Junto a los indignados por este No Future, hay los que gozan de la escena sin pudor, disfrutan del enfrentamiento y la destrucción, a veces por el simple placer y otras amparados en confusas argumentaciones ideológicas de carácter nihilista. No faltan los sujetos más lumpen, aquellos desheredados de la historia que no dudan en pillar su botín como consuelo. Esa amalgama de pasiones confiere al fenómeno su carácter caótico y acéfalo, no hay ningún interlocutor posible porque allí no hay ya lugar para la palabra ni la mediación. Es una escena catártica que dura un tiempo, hasta que la pesadilla vuelve a convertirse en sueño y nos deja descansar.
El problema, como recordaba el psicoanalista D. Winnicott a propósito de las revueltas juveniles en el Londres de los ’60, es que “Hoy en día, desearíamos más bien que la juventud durmiese desde los 12 años hasta los 20 pero la juventud no dormirá.
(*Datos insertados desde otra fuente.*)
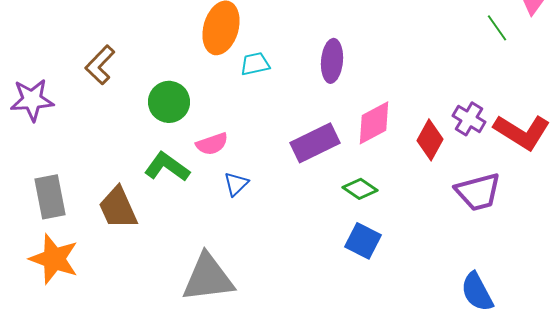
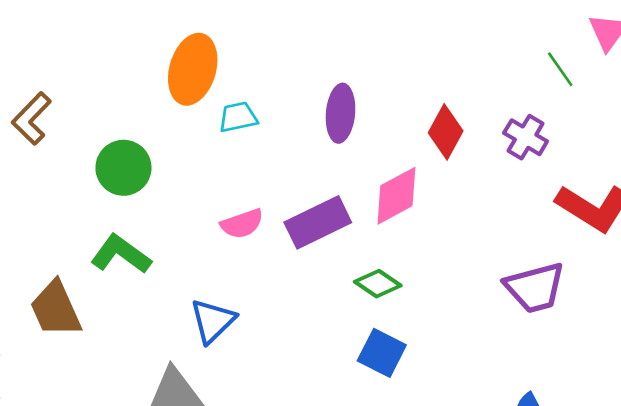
purple cross: (469, 119) -> (526, 137), moved
red diamond: (430, 140) -> (446, 132), moved
pink semicircle: (212, 144) -> (242, 224), moved
blue triangle: (236, 184) -> (213, 321), moved, size x1.4

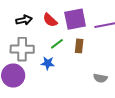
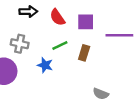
purple square: (75, 19) -> (86, 22), size x0.7
gray cross: (22, 49) -> (20, 44), size x0.7

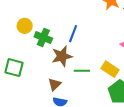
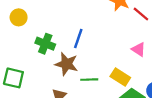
yellow circle: (25, 26) -> (19, 17), moved
brown star: (62, 56) -> (66, 64), turned 30

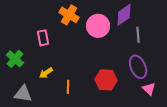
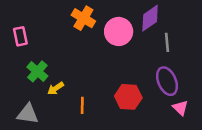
pink rectangle: (43, 38) -> (20, 36), moved
green cross: (15, 59) -> (37, 71), moved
La tarea permanente de la sociedad, con respecto a los jóvenes, es sostenerlos y contenerlos, evitando a la vez la solución falsa y esa indignación moral nacida de la envidia del vigor y la frescura juveniles.” No cabe, pues, ignorar sus sueños si no queremos encontrarnos cada poco tiempo con el retorno de la pesadilla. Para lo cual, debemos ofrecerles las oportunidades que requieren para que puedan, como protagonistas, elegir su destino. Esa oferta incluye -como dice Winnicott- sostenerlos, pero también contenerlos, sobre todo para que no sean ellos los que terminen ardiendo en sus propias hogueras.